#### [WHAT NEEDS TO BE DONE]
The answer must be every line below that contains the string "enseignement".

#### [Records excerpted from a collection]
____

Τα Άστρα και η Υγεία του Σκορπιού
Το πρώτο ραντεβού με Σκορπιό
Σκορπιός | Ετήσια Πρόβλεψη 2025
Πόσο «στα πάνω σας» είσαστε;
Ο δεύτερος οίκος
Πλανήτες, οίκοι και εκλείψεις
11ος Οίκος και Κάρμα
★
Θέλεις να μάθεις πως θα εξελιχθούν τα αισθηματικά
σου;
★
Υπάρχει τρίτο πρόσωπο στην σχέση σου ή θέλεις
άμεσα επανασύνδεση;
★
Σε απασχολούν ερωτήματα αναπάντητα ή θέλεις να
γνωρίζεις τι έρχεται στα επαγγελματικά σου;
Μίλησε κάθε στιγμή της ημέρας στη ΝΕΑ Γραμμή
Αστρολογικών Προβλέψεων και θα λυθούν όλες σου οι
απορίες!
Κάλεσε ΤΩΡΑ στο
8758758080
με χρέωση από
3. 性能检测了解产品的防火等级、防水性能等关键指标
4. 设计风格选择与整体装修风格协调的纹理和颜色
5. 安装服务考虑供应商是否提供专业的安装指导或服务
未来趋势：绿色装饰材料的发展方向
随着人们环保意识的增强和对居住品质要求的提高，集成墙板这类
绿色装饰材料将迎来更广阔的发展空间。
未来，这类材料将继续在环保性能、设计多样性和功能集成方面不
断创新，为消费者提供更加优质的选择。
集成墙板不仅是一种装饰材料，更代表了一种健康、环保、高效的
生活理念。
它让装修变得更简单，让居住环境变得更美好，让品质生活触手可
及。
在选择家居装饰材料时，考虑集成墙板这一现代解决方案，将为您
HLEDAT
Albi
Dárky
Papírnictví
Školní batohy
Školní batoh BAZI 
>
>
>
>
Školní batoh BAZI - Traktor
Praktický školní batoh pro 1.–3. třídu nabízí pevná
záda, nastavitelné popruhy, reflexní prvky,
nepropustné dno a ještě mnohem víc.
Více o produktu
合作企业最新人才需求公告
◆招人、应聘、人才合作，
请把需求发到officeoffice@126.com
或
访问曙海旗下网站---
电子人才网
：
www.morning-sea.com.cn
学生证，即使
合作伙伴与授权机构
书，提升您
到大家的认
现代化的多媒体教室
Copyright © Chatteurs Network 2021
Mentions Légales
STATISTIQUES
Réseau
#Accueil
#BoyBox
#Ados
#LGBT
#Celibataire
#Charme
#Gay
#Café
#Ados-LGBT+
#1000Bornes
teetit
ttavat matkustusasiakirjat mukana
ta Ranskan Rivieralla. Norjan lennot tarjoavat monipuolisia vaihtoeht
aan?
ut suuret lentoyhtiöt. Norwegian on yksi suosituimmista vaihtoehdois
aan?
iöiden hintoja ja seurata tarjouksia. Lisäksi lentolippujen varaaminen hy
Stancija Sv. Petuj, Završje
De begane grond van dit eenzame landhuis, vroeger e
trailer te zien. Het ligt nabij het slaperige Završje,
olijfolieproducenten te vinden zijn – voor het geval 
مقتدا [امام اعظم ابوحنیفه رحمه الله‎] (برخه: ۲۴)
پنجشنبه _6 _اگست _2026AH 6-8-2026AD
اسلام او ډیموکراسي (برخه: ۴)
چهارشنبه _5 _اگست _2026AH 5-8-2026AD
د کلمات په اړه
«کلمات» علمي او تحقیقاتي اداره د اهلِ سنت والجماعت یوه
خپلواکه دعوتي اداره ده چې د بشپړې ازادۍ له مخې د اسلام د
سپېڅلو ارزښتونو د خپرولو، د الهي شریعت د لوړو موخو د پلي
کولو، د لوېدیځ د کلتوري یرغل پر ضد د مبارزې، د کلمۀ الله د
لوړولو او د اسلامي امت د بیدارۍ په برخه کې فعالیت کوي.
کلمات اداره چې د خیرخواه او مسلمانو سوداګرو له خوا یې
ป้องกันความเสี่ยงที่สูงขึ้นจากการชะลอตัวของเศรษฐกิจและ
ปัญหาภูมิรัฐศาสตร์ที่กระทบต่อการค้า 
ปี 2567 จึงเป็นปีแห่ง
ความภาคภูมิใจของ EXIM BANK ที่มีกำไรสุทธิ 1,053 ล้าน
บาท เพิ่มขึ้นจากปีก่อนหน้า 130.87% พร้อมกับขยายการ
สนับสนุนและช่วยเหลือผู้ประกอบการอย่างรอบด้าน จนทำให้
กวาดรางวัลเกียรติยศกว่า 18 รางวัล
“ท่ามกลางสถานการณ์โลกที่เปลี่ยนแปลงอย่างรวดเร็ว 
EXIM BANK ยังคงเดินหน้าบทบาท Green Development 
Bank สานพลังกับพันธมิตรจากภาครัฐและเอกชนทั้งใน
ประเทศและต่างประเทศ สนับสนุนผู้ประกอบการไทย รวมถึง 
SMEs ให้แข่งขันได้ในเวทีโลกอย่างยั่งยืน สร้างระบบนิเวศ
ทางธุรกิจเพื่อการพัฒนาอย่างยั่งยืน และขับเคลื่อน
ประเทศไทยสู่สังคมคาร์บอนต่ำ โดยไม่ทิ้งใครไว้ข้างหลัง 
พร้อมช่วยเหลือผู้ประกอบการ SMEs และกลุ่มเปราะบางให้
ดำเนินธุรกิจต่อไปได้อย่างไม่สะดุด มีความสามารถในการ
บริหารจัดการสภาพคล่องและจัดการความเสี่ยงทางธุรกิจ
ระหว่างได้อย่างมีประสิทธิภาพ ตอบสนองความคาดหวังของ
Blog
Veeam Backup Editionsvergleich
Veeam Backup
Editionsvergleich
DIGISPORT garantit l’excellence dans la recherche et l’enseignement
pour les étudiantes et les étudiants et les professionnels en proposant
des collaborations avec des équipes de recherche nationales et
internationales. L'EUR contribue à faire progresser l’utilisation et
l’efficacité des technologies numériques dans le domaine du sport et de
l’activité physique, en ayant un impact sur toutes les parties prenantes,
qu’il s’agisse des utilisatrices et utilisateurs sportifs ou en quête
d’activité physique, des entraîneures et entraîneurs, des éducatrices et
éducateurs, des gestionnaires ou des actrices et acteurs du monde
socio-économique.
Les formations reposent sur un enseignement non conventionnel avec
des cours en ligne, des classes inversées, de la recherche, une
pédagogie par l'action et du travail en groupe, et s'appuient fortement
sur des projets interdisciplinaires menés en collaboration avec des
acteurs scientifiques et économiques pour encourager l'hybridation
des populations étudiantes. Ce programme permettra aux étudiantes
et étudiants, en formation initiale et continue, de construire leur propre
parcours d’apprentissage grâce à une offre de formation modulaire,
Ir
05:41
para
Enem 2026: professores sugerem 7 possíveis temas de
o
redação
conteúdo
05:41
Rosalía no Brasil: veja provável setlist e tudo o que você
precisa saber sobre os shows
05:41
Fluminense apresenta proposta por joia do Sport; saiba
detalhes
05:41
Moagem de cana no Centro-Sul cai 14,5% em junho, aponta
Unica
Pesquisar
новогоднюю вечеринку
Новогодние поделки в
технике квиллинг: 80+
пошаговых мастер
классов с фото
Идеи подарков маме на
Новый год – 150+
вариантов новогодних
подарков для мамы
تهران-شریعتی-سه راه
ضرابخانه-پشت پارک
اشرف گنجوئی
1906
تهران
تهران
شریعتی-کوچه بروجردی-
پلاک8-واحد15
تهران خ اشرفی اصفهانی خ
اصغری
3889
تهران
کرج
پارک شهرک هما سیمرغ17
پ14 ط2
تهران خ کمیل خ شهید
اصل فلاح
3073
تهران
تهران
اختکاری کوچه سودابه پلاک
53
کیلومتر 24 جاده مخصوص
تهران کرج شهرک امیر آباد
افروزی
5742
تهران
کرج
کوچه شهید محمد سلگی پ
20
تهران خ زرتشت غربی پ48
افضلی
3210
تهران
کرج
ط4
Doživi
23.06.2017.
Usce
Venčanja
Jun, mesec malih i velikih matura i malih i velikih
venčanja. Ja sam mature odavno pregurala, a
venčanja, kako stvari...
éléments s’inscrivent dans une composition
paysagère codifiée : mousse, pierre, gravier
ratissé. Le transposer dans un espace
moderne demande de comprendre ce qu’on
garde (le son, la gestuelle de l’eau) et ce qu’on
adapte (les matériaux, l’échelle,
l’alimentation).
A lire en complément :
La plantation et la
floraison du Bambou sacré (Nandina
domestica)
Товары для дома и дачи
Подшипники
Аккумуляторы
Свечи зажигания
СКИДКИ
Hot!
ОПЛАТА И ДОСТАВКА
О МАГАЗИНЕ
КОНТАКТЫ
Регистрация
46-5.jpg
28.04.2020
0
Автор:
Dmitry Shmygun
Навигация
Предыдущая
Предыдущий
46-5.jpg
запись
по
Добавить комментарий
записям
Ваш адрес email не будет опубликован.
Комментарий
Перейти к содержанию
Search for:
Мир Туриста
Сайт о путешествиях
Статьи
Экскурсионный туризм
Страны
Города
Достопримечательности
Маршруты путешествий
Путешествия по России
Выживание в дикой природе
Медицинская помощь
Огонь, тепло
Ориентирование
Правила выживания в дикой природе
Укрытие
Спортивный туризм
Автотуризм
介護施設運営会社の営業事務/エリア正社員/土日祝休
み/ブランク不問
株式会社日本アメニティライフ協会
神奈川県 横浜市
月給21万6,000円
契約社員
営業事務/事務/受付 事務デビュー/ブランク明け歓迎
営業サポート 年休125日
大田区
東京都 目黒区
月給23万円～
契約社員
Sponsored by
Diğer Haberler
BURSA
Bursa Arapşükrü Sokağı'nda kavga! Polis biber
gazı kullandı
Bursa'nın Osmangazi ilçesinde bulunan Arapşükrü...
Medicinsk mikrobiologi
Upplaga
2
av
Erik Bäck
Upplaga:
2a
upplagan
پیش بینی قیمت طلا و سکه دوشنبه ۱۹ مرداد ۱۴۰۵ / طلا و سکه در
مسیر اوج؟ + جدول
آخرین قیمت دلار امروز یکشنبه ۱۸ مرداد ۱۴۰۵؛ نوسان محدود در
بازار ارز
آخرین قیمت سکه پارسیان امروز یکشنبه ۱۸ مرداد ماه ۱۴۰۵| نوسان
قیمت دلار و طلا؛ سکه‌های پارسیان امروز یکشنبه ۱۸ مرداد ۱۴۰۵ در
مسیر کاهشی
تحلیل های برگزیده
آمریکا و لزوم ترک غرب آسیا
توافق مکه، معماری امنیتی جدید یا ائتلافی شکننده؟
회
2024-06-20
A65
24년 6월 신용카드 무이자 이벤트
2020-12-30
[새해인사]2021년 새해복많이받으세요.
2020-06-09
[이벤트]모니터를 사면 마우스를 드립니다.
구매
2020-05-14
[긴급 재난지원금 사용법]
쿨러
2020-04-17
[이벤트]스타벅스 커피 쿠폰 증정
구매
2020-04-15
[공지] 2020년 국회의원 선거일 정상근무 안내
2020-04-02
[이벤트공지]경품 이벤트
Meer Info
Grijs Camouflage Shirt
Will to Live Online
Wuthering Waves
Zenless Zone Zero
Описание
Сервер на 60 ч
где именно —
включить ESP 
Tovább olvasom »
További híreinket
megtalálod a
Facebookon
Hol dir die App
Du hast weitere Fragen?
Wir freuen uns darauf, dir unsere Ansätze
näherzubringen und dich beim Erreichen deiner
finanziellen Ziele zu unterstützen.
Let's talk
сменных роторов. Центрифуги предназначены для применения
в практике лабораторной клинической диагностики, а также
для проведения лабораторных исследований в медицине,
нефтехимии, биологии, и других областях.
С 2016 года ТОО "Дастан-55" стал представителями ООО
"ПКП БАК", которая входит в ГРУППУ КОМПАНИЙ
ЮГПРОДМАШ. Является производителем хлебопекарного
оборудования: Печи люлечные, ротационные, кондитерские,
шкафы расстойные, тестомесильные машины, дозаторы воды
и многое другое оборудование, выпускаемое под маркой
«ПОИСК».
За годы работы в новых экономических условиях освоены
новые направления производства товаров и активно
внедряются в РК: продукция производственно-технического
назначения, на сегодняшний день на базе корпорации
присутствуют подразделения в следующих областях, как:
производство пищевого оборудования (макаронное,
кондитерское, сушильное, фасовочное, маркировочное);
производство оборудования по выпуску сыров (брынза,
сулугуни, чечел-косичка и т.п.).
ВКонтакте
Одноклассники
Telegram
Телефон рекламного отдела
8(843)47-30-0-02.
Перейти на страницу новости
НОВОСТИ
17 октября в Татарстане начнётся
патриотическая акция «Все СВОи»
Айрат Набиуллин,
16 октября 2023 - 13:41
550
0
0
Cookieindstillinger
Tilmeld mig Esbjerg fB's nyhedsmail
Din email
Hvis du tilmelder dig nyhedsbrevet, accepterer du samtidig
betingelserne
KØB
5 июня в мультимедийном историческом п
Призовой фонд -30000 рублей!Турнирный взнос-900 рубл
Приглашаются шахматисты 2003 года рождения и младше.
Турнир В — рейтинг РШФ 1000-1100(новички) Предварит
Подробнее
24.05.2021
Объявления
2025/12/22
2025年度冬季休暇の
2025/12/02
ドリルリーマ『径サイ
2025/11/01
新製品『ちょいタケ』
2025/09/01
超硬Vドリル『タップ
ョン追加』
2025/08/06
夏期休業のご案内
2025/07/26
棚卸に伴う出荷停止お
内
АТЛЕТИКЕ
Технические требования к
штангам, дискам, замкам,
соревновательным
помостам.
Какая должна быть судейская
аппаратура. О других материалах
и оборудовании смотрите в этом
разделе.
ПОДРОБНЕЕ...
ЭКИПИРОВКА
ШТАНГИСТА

____

#### [RESULT]
DIGISPORT garantit l’excellence dans la recherche et l’enseignement
Les formations reposent sur un enseignement non conventionnel avec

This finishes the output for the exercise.